I was wrong.  It turned out that 18 esteemed Democrats (including, of course, a Kennedy—this time, Patrick of Rhode Island) had issued a publicity-grabbing nonsense “statement” that does nothing other than reiterate what should be obvious: They are not going to let Church teaching stand in the way of their ambition.  The members express “concern” that Pope Benedict XVI would take seriously the Church’s views on abortion and that Catholic politicians who express or support pro-choice views were risking excommunication and should be barred from Communion.  While traveling to Brazil, the Pope had said as much—which was nothing more than a restatement of the Church’s teaching.

The statement disingenuously proclaims solidarity with the Church’s teaching on “the undesirability of abortion—we do not celebrate its practice.”  And here the rubes out in the pews thought the Church opposed the practice in toto as an evil, when all along, She just wanted no parties or banner waving in celebration of this “undesirable” practice.  It must be good to be a congressperson, immune from the dictates of logic, catechesis, or common sense.
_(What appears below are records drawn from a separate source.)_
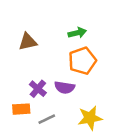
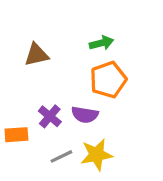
orange rectangle: (21, 109) -> (16, 135), moved
yellow star: (90, 118) -> (97, 155), moved

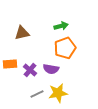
orange rectangle: (16, 135) -> (10, 64), moved

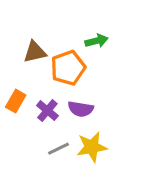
orange pentagon: (65, 48) -> (68, 68), moved
orange rectangle: (10, 64) -> (16, 101), turned -56

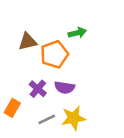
orange rectangle: (16, 101) -> (12, 108), moved

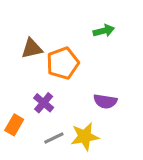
green arrow: (77, 33) -> (104, 31), moved
purple semicircle: (65, 87) -> (105, 101), moved

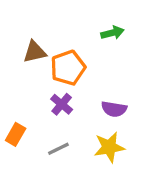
purple cross: (44, 103) -> (62, 104), moved
yellow star: (85, 137) -> (109, 147), moved

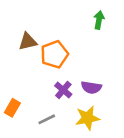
green arrow: (112, 33) -> (99, 20), moved, turned -66
purple cross: (62, 104) -> (63, 90), moved

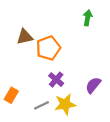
purple semicircle: (91, 87) -> (93, 85), moved, turned 120
yellow star: (87, 118) -> (65, 104), moved

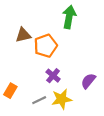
green arrow: (88, 18) -> (69, 17), moved, size x1.5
The statement concludes by saying that the “religious sanction” of excommunication or refusal of Communion “directly conflicts with our fundamental beliefs about the role and responsibility of democratic representatives in a pluralistic America.”  These Catholic politicians apparently believe that vox populi—at least as expressed in the editorial pages of the New York Times—really is the vox Dei, and that they are bound to ignore the Church and place their consciences on the shelf as long as they are in public office.  Of course, this position makes no sense, as Edmund Burke long ago opined before the electors of Bristol.  A representative is not a mere agent of the mass, which cannot, by its nature, be of one mind.  While Burke agreed that, in general, a representative ought to put his constituents first, “[y]our representative owes you, not his industry only, but his judgment; and he betrays, instead of serving you, if he sacrifices it to your opinion.”  For a “pluralistic” society, by definition, has people of differing views within it; such diversity of opinion does not mandate that a Catholic politician take a stance understood by his Church to be furthering error.  The signatories’ stirring defense of their lack of principle also contradicts their earlier invocation of a presumably nonnegotiable commitment to the “dignity of life,” but this, too, has gone unnoticed.
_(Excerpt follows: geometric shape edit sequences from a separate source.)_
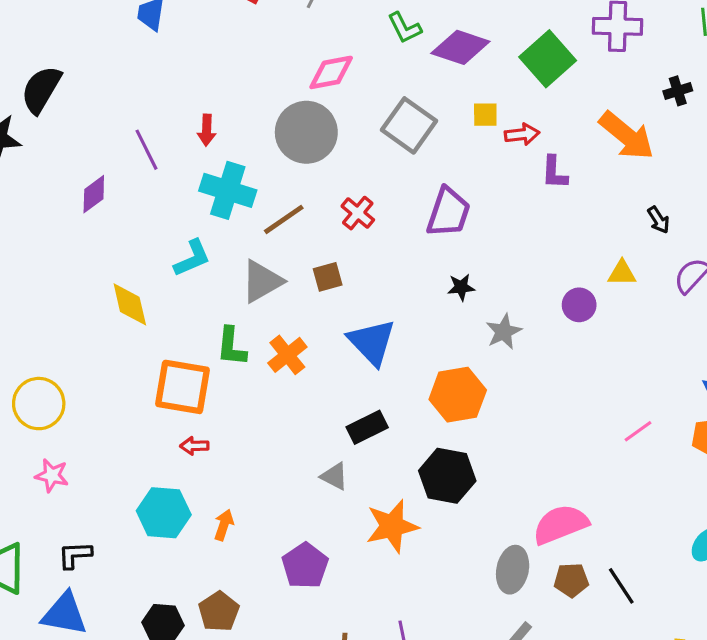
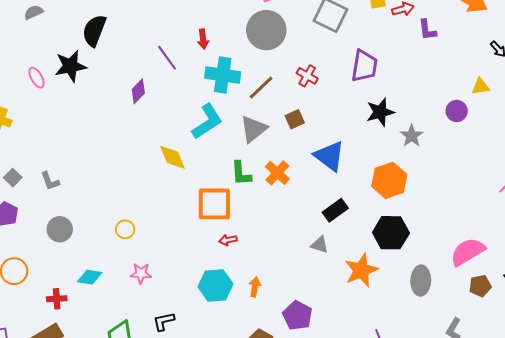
cyan L-shape: (192, 258) -> (207, 122), size x1.4
black star: (461, 287) -> (380, 112), size x1.6
yellow circle: (39, 404) -> (125, 229), size x0.6
purple pentagon: (305, 566) -> (297, 315), moved
gray ellipse: (513, 570) -> (421, 281), moved

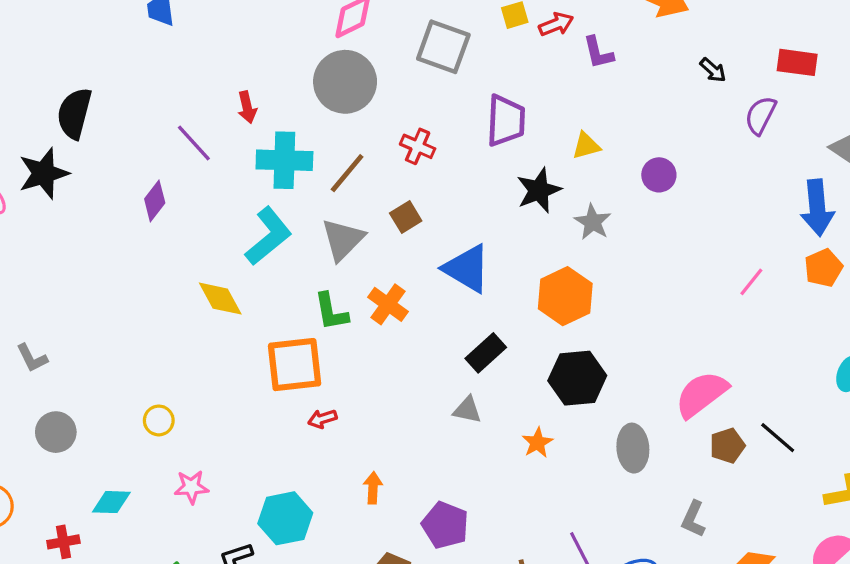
yellow triangle: (480, 87) -> (586, 146), moved
orange star: (361, 270) -> (537, 443), size x0.6
cyan hexagon: (216, 285) -> (285, 518), moved

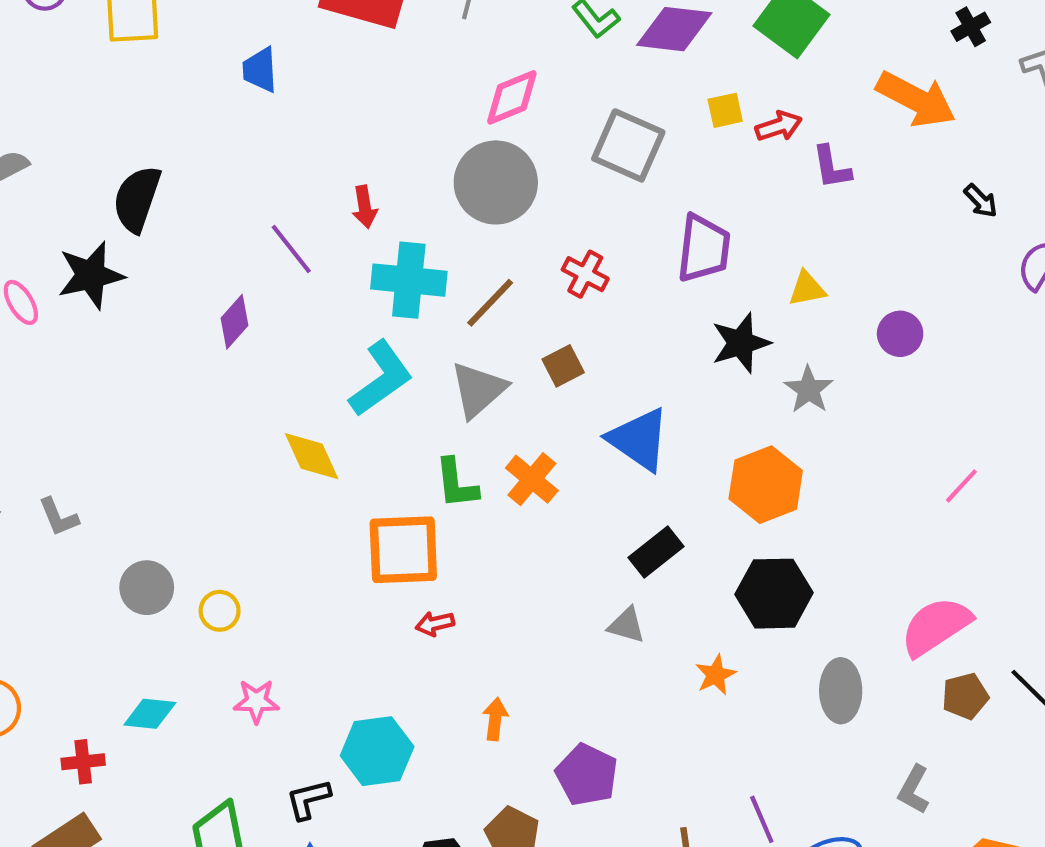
pink line: (751, 282) -> (961, 486), moved
gray circle: (56, 432) -> (147, 588), moved

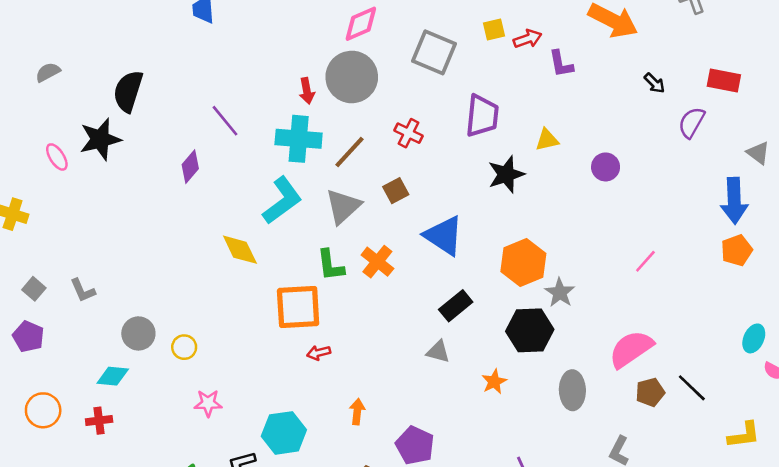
red arrow: (365, 207) -> (307, 91), moved
gray star: (809, 390) -> (560, 293), moved
cyan diamond: (150, 714) -> (113, 376), moved
red cross: (83, 762) -> (99, 421), moved

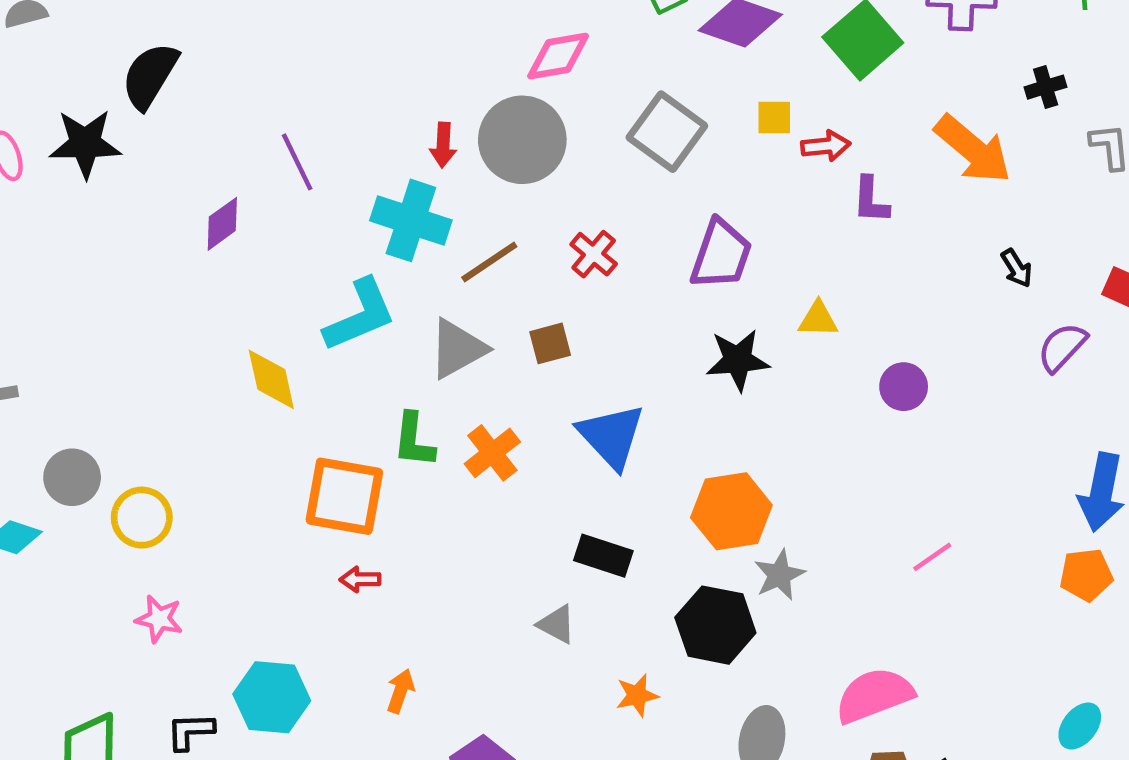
black rectangle: (456, 306) -> (603, 556), turned 44
yellow circle: (184, 347) -> (142, 518), size x1.4

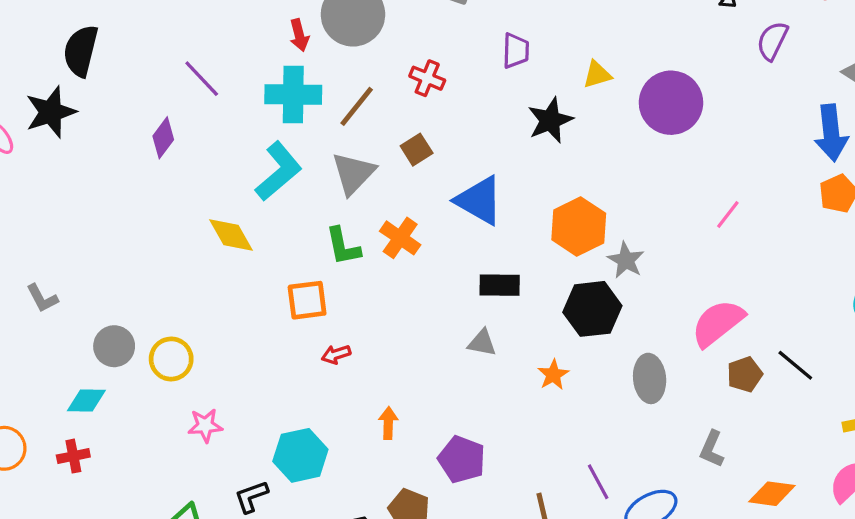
purple trapezoid: (721, 254) -> (516, 51), size x0.7
purple circle: (904, 387) -> (671, 103), size x1.8
orange square: (344, 496) -> (307, 300), size x0.7

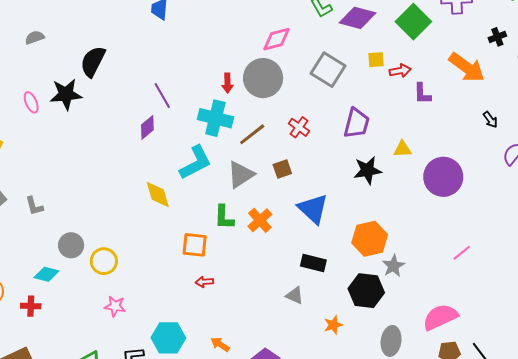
purple trapezoid: (516, 51) -> (357, 123), size x1.4
purple diamond: (163, 138) -> (147, 127), moved
orange arrow: (388, 423) -> (220, 344), moved, turned -72

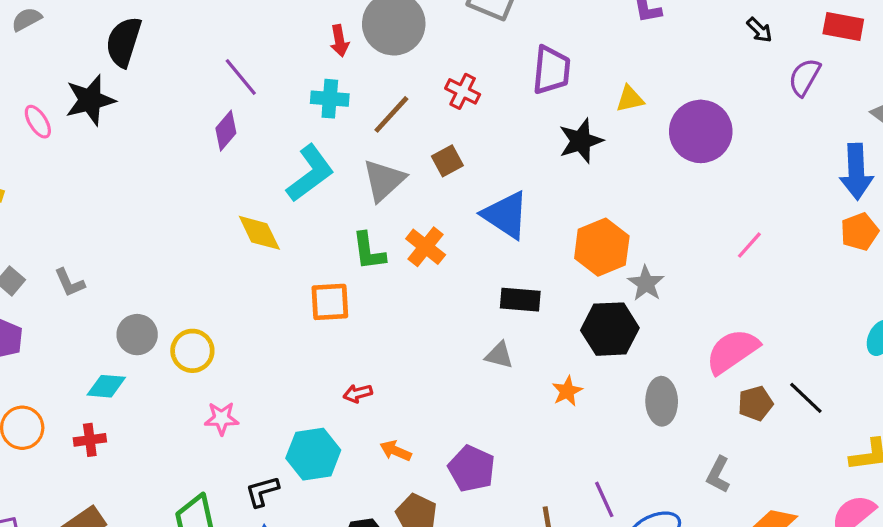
cyan cross: (215, 118) -> (330, 99), size x0.7
red arrow: (204, 282) -> (358, 393), moved

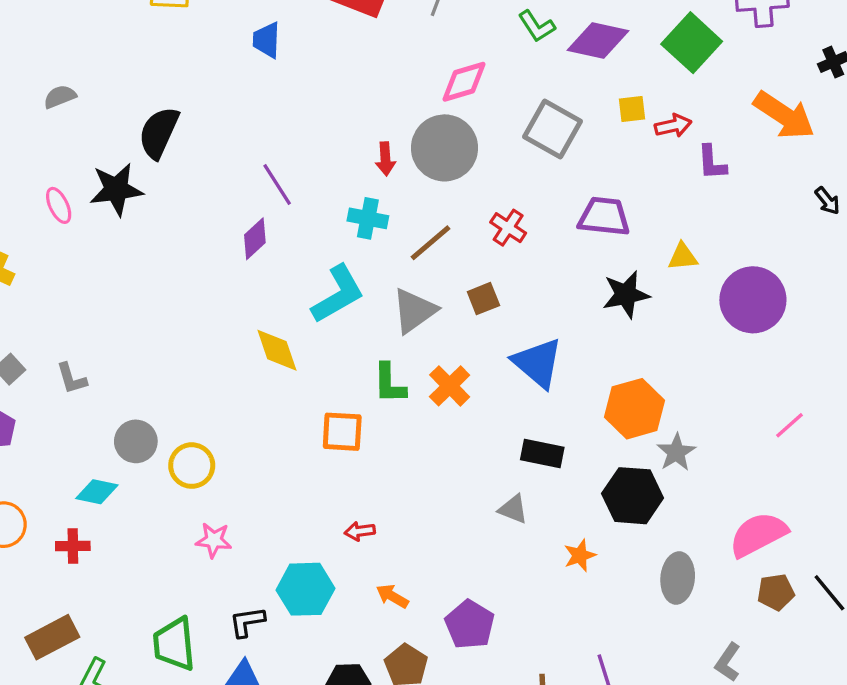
purple trapezoid: (551, 70) -> (604, 217), turned -96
The statement darkly intoned that the Pope’s comment “also clashes with freedoms guaranteed in our Constitution.”  These congresspeople must be reading a different Constitution, because the one that actually exists as a governing document places no restrictions on a private institution disciplining its own members on a principle of religious belief.  Indeed, some may have been excused for thinking that allowing churches to exercise their faith in such a manner was at the heart of that quaint “freedom of religion” the First Amendment was designed to protect.

Unfortunately, the Church too quickly backed away from the fight.  The U.S. Conference of Catholic Bishops was quick to assure everyone that the Pope had been misrepresented and that no one had been excommunicated.  While its response did include a sentence asserting the Church’s right to declare Her teachings publicly, it ended with a lukewarm call for politicians to “educate themselves about the teaching of the Church.”  Of course, the teaching in question is not especially obscure, and it would take little time to learn it.  And at least some of the statement’s signatories were educated at Catholic colleges, so they may have picked up the basics (or at least the telephone number for the theology department) that they could share with their cosigners.
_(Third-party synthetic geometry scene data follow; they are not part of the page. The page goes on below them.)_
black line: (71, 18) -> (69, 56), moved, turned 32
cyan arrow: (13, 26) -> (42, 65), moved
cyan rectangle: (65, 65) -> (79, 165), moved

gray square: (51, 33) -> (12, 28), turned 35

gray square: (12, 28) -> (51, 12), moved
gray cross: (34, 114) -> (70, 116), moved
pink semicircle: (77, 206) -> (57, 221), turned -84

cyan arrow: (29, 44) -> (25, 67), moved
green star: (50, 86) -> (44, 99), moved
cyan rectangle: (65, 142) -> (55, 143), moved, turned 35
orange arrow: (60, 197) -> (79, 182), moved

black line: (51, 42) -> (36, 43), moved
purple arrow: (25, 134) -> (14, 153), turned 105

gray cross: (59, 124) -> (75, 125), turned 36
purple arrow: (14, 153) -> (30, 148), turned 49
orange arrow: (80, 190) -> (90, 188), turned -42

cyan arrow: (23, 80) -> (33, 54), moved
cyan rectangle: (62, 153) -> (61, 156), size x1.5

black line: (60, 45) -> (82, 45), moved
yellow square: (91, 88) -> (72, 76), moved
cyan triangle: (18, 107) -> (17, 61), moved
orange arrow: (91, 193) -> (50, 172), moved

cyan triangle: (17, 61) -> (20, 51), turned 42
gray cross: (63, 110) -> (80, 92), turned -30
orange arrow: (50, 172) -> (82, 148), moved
And there is the rub: The members here know exactly what the teaching is and need no further “education” about it.  Given these circumstances, the Church should take whatever disciplinary steps She deems necessary, in the interest of charity and pastoral care, in response to this flouting of Her teaching for political gain.  Despite what the members of Congress might think, such action does not violate the Constitution—at least, not yet.